EXERCISE BRIEF
Give the number of lines below that hold the string "ledes", and nothing more.

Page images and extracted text
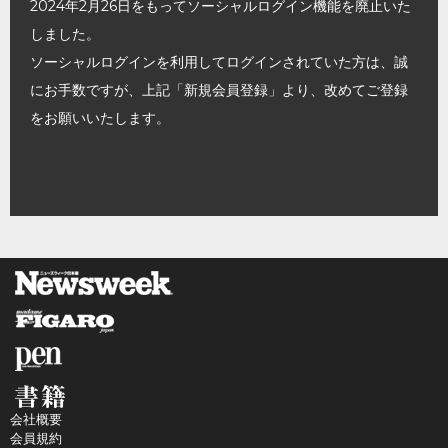
2024年2月26日をもってソーシャルログイン機能を廃止いた
しました。
ソーシャルログインを利用してログインされていた方は、誠
にお手数ですが、上記「新規会員登録」より、改めてご登録
をお願いいたします。
会社概要
会員規約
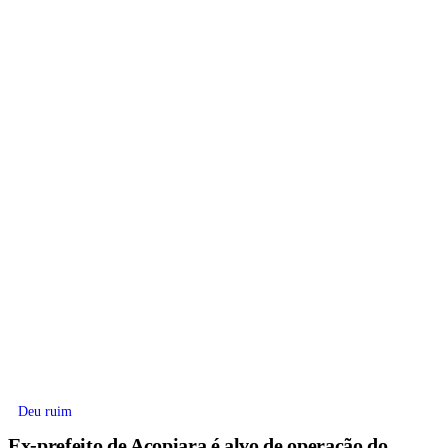
Deu ruim
Ex-prefeito de Acopiara é alvo de operação do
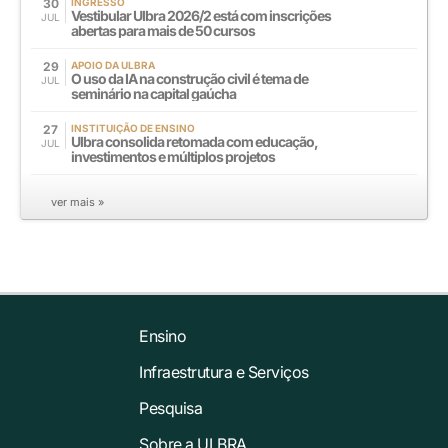
30
INGRESSO
Vestibular Ulbra 2026/2 está com inscrições
JUL
abertas para mais de 50 cursos
29
APOIO DA ULBRA
O uso da IA na construção civil é tema de
JUL
seminário na capital gaúcha
27
INSTITUIÇÃO DE ENSINO
Ulbra consolida retomada com educação,
JUL
investimentos e múltiplos projetos
ver mais »
Ensino
Infraestrutura e Serviços
Pesquisa
Sobre a ULBRA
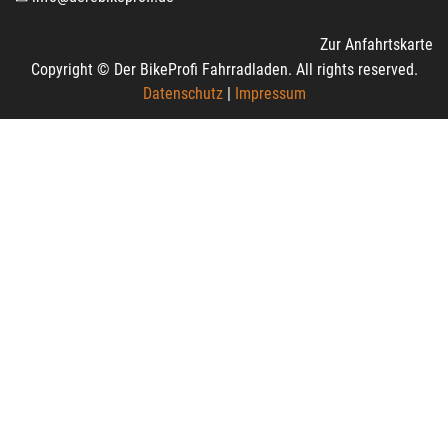
Zur Anfahrtskarte
Copyright © Der BikeProfi Fahrradladen. All rights reserved.
Datenschutz
|
Impressum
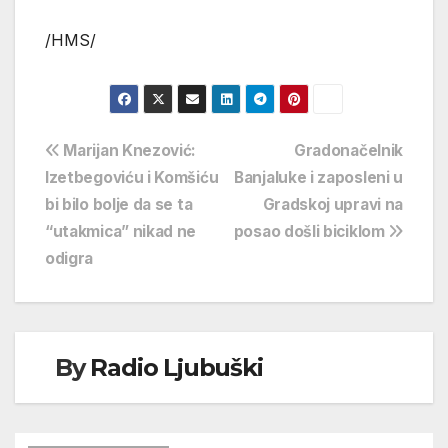
/HMS/
Navigacija
Marijan Knezović:
Gradonačelnik
Izetbegoviću i Komšiću
Banjaluke i zaposleni u
objava
bi bilo bolje da se ta
Gradskoj upravi na
“utakmica” nikad ne
posao došli biciklom
odigra
By
Radio Ljubuški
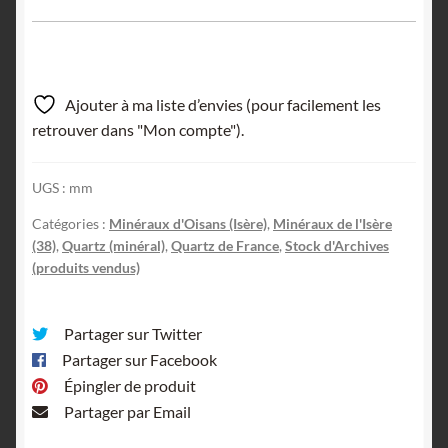
Ajouter à ma liste d’envies (pour facilement les
retrouver dans "Mon compte").
UGS :
mm
Catégories :
Minéraux d'Oisans (Isère)
,
Minéraux de l'Isère
(38)
,
Quartz (minéral)
,
Quartz de France
,
Stock d'Archives
(produits vendus)
Partager sur Twitter
Partager sur Facebook
Épingler de produit
Partager par Email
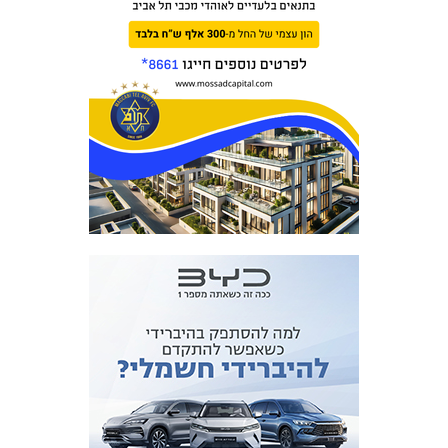
מכבי TV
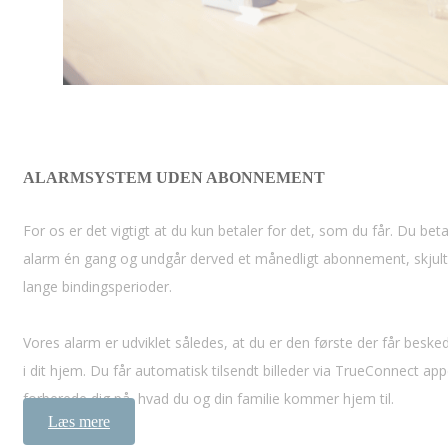
ALARMSYSTEM UDEN ABONNEMENT
For os er det vigtigt at du kun betaler for det, som du får. Du beta
alarm én gang og undgår derved et månedligt abonnement, skjul
lange bindingsperioder.
Vores alarm er udviklet således, at du er den første der får beske
i dit hjem. Du får automatisk tilsendt billeder via TrueConnect ap
forberede dig på, hvad du og din familie kommer hjem til.
Læs mere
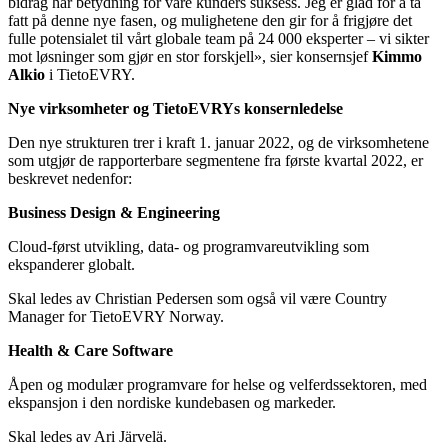
bidrag har betydning for våre kunders suksess. Jeg er glad for å ta
fatt på denne nye fasen, og mulighetene den gir for å frigjøre det
fulle potensialet til vårt globale team på 24 000 eksperter – vi sikter
mot løsninger som gjør en stor forskjell», sier konsernsjef
Kimmo
Alkio
i TietoEVRY.
Nye virksomheter og TietoEVRYs konsernledelse
Den nye strukturen trer i kraft 1. januar 2022, og de virksomhetene
som utgjør de rapporterbare segmentene fra første kvartal 2022, er
beskrevet nedenfor:
Business Design & Engineering
Cloud-først utvikling, data- og programvareutvikling som
ekspanderer globalt.
Skal ledes av Christian Pedersen som også vil være Country
Manager for TietoEVRY Norway.
Health & Care Software
Åpen og modulær programvare for helse og velferdssektoren, med
ekspansjon i den nordiske kundebasen og markeder.
Skal ledes av Ari​ Järvelä​.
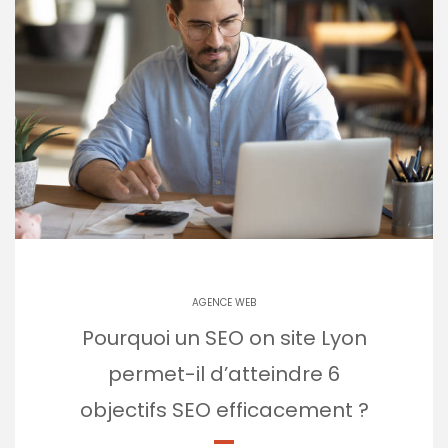
AGENCE WEB
Pourquoi un SEO on site Lyon
permet-il d’atteindre 6
objectifs SEO efficacement ?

THE COMPLETED TASK
3